The present invention is therefore based on the object of providing a battery pack for an electrical device and an electrical device with such a battery pack in which damage from escaping electrolyte gas in at least one defective and / or defective battery cell is avoided and / or reduced should, so that consequently the safety of the battery pack is improved and / or increased.

The stated object is achieved by a battery pack for an electrical device and by an electrical device with such a battery pack having the features of the independent claims. Further advantageous refinements and developments of the invention are specified in the respective dependent claims.

The invention relates to a battery pack for an electrical device. The battery pack includes a housing. The housing of the battery pack can be formed in one or more parts. In the case of a multi-part housing, this can comprise a lower housing shell and an upper housing shell.

The battery pack further comprises one or more battery cells with at least one positive pole arranged on the end face, the one or more battery cells being arranged within the housing. On the opposite end face, the one or more accumulator cells can each have a negative pole, i.e. the one or more accumulator cells can each have an end face with a positive pole and an end face with a negative pole. The one or more accumulator cells can be connected in parallel or in series.

The battery pack further comprises at least one lead carrier which is electrically connected to the one or more battery cells. The electrical conductor carrier can be formed by a printed circuit board or circuit board on which various electronic components, such as buttons, power mosfets, etc. are mounted for operating the battery pack. The electrical connection between the conductor carrier and the one or more accumulator cells can be formed, for example, by electrical contacting or by a contact element which rests against the poles of the one or more accumulator cells.

In the case of the battery pack, it is provided that at least one foam element is arranged and / or provided at least on the front side in the area or on the positive pole of the one or more battery cells. The at least one foam element is designed to at least largely decelerate and / or intercept at least one electrolyte gas exiting and / or escaping at high speed in the region of the positive pole from at least one defective and / or becoming defective accumulator cell. In particular, the emerging and / or escaping electrolyte gas can be extinguished by the at least one foam element. The electrolyte gas can emerge and / or escape in the form of an electrolyte gas jet in the region of the positive pole of the at least one defective and / or becoming defective accumulator cell.
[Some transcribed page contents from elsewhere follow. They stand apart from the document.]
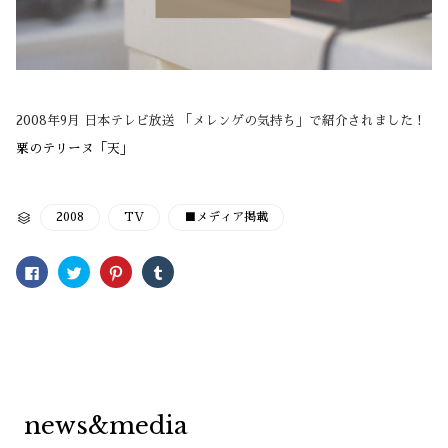
2008年9月 日本テレビ放送 「メレンゲの気持ち」で紹介されました！
栗のテリーヌ「天」
CATEGORY
2008
TV
■メディア掲載

Facebook
ク
ク
ク
で
リ
リ
リ
共
ッ
ッ
ッ
有
ク
ク
ク
す
し
し
し
る
て
て
て
に
Twitter
Pinterest
Tumblr
は
で
で
で
ク
共
共
共
リ
有
有
有
ッ
(新
(新
(新
ク
し
し
し
し
い
い
い
news&media
て
ウ
ウ
ウ
く
ィ
ィ
ィ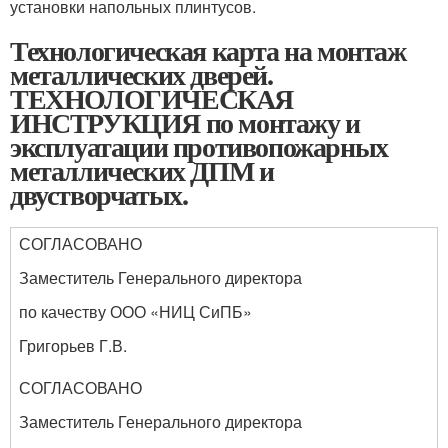
установки напольных плинтусов.
Технологическая карта на монтаж
металлических дверей.
ТЕХНОЛОГИЧЕСКАЯ
ИНСТРУКЦИЯ по монтажу и
эксплуатации противопожарных
металлических ДПМ и
двустворчатых.
СОГЛАСОВАНО
Заместитель Генерального директора
по качеству ООО «НИЦ СиПБ»
Григорьев Г.В.
СОГЛАСОВАНО
Заместитель Генерального директора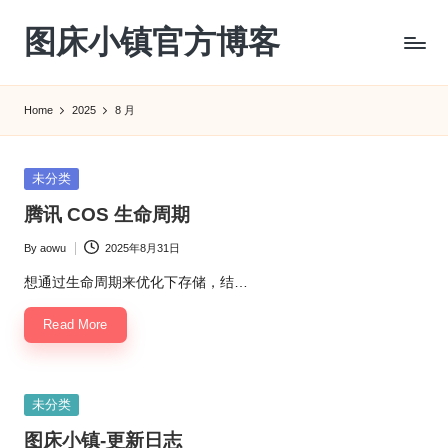
图床小镇官方博客
Skip
to
content
Home
2025
8 月
Posted
未分类
in
腾讯 COS 生命周期
By
aowu
2025年8月31日
Posted
by
想通过生命周期来优化下存储，结…
Read More
Posted
未分类
in
图床小镇-更新日志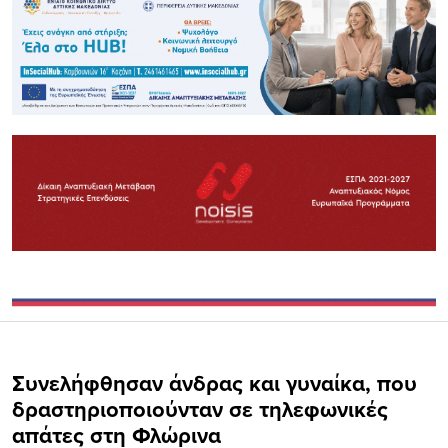
Συνελήφθησαν άνδρας και γυναίκα, που
δραστηριοποιούνταν σε τηλεφωνικές
απάτες στη Φλώρινα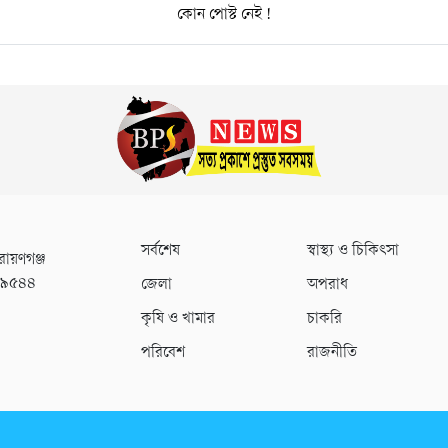
কোন পোস্ট নেই !
সর্বশেষ
স্বাস্থ্য ও চিকিৎসা
রায়ণগঞ্জ
০৯৫৪৪
জেলা
অপরাধ
কৃষি ও খামার
চাকরি
পরিবেশ
রাজনীতি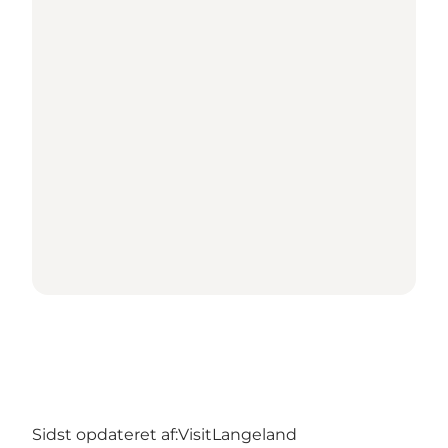
Sidst opdateret af:
VisitLangeland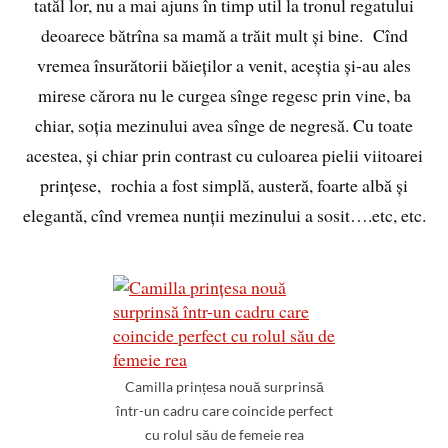
tatăl lor, nu a mai ajuns în timp util la tronul regatului
deoarece bătrîna sa mamă a trăit mult și bine. Cînd
vremea însurătorii băieților a venit, aceștia și-au ales
mirese cărora nu le curgea sînge regesc prin vine, ba
chiar, soția mezinului avea sînge de negresă. Cu toate
acestea, și chiar prin contrast cu culoarea pielii viitoarei
prințese, rochia a fost simplă, austeră, foarte albă și
elegantă, cînd vremea nunții mezinului a sosit….etc, etc.
Camilla prințesa nouă surprinsă
într-un cadru care coincide perfect
cu rolul său de femeie rea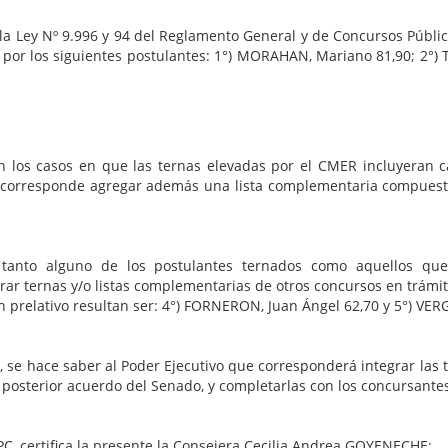
 9.996 y 94 del Reglamento General y de Concursos Públicos (
ma por los siguientes postulantes: 1°) MORAHAN, Mariano 81,90; 2°)
 en los casos en que las ternas elevadas por el CMER incluyeran
e, corresponde agregar además una lista complementaria compues
 tanto alguno de los postulantes ternados como aquellos que
rar ternas y/o listas complementarias de otros concursos en trámi
 prelativo resultan ser: 4°) FORNERON, Juan Ángel 62,70 y 5°) VERG
, se hace saber al Poder Ejecutivo que corresponderá integrar las 
 posterior acuerdo del Senado, y completarlas con los concursantes
RGPC, certifica la presente la Consejera Cecilia Andrea GOYENECHE;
The at least one electrolyte gas jet can then emerge and / or escape from the one or more accumulator cells in the region of the positive pole in particular when an internal cell pressure is in of a battery cell increases steadily and / or is too high due to a defect and / or temperatures that are too high.
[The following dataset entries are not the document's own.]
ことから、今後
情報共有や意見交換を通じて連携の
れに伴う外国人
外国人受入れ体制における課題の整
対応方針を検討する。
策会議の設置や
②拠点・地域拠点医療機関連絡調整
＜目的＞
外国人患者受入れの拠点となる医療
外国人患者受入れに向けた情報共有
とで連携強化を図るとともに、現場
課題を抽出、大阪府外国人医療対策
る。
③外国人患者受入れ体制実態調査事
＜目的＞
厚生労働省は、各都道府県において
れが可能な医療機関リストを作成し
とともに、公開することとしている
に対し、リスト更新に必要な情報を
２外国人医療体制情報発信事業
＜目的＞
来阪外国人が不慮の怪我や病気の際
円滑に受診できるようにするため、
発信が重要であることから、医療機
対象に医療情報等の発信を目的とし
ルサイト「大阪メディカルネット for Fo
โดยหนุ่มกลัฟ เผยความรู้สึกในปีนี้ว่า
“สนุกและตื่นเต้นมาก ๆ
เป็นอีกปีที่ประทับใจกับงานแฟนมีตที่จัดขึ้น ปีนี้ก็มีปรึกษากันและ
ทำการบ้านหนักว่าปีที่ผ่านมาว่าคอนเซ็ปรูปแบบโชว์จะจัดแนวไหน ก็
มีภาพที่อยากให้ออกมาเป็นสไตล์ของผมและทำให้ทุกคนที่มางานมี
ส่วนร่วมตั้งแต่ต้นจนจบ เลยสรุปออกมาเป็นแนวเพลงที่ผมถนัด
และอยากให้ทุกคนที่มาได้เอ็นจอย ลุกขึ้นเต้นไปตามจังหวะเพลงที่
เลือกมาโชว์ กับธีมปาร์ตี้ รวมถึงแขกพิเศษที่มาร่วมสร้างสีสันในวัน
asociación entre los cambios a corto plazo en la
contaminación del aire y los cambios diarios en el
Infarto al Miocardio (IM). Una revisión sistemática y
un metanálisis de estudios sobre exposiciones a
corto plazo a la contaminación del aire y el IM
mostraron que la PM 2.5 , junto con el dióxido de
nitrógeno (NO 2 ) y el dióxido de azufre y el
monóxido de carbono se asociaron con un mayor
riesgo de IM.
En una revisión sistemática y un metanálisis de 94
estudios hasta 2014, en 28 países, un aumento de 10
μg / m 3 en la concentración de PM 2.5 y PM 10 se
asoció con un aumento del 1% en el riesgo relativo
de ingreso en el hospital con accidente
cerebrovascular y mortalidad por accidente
It can be provided that the one or more accumulator cells each include a so-called current interrupt device (CID) at the end in the region of the positive pole. As soon as the maximum internal cell pressure is exceeded due to the formation of gas in the one or more accumulator cells, the CID can separate the connection between the electrode and the contact so that the electrolyte gas produced can escape from the respective accumulator cell. The opening of the CID and thus the emergence and / or escape of the electrolyte gas in the case of at least one defective and / or defective accumulator cell can occur in particular at a gas pressure between approx. 1.5 MPa and 3 MPa, preferably between approx. 1.9 MPa and 2.4 MPa.

It can also be provided that the one or more accumulator cells each include at least one safety valve at the front in the region of the positive pole, via which electrolyte gas that has arisen inside the cell can escape if the internal cell pressure is too high. This internal cell pressure can be roughly higher than the defined internal cell pressure in CID.
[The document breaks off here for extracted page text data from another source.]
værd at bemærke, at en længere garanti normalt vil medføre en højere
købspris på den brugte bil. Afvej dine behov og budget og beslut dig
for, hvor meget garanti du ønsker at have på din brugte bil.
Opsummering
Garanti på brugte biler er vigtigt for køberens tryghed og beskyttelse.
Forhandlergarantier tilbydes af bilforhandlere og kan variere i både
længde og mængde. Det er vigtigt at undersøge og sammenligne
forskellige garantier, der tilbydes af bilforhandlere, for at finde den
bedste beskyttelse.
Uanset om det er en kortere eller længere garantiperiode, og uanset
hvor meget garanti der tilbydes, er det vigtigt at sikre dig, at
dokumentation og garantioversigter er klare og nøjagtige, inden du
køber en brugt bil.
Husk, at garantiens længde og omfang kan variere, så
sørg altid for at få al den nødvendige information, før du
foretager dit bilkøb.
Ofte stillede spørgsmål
It is particularly advantageous that in the case of at least one defective and / or defective accumulator cell, the at least one electrolyte gas jet exiting at the positive pole is intercepted by the at least one foam element and is consequently reduced in speed. The reduction in the speed of the at least one electrolyte gas jet can advantageously contribute to protecting surrounding accumulator cells, the electronics and / or the housing of the accumulator pack from thermal damage. In this respect, the safety of the battery pack can be increased by the at least one foam element.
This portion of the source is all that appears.